1. Reduce organisational silos

2. Require and aid us in measuring everything

3. Leverage tooling and automation

4. Re-define and embrace failure.


So then, how do you go about implementing SRE? 

There are a number of proven ways to implement SRE but before hopping on any of the trains, you have to understand there is no static definition or recommended approach, it is very contextual and I believe, the easiest way is to borrow from how you already practise DevOps. Like it or not, your SRE and DevOps will interface and it's better to ensure there is a clear way to integrate or maybe even merge.

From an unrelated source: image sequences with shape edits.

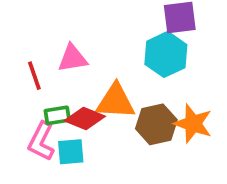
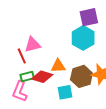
red line: (34, 76) -> (22, 56), moved
orange triangle: (116, 101) -> (58, 66), size x0.7
cyan square: (71, 152) -> (65, 92), moved

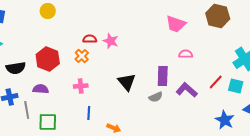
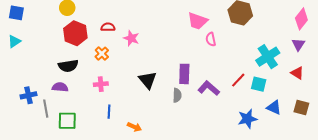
red semicircle: (90, 39) -> (108, 27), moved
pink semicircle: (186, 54) -> (211, 39), moved, turned -104
red hexagon: (48, 59) -> (75, 33), moved
black semicircle: (16, 68) -> (68, 66), moved
gray semicircle: (156, 97) -> (177, 95), turned -64
blue star: (225, 120) -> (247, 119), turned 30

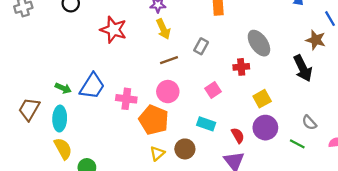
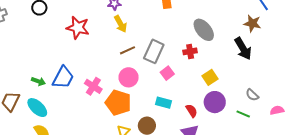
gray rectangle: (201, 46) -> (154, 51), moved, size x1.6
pink cross: (126, 99) -> (93, 86), turned 30
cyan ellipse: (60, 119) -> (37, 108), turned -45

It's however necessary to keep the lights on in both teams or cultures if you are unsure about relevance, if at all you're interested in reaping value from both. 

Organisations come in various shapes and sizes, some need both, some don't; it depends (as always) on your context and by all means, start small.

Some things to expect along this journey include:

1. Understanding existing release processes and ensuring they are convenient to your business objectives and social-technical dynamics.
There is a lot that can be defined here but it's not worth going too much into detail without a working example, we shall cover this later. The simplest way of picturing a good example is implementing small and gradual changes that reduce your mean time to recover (MTTR)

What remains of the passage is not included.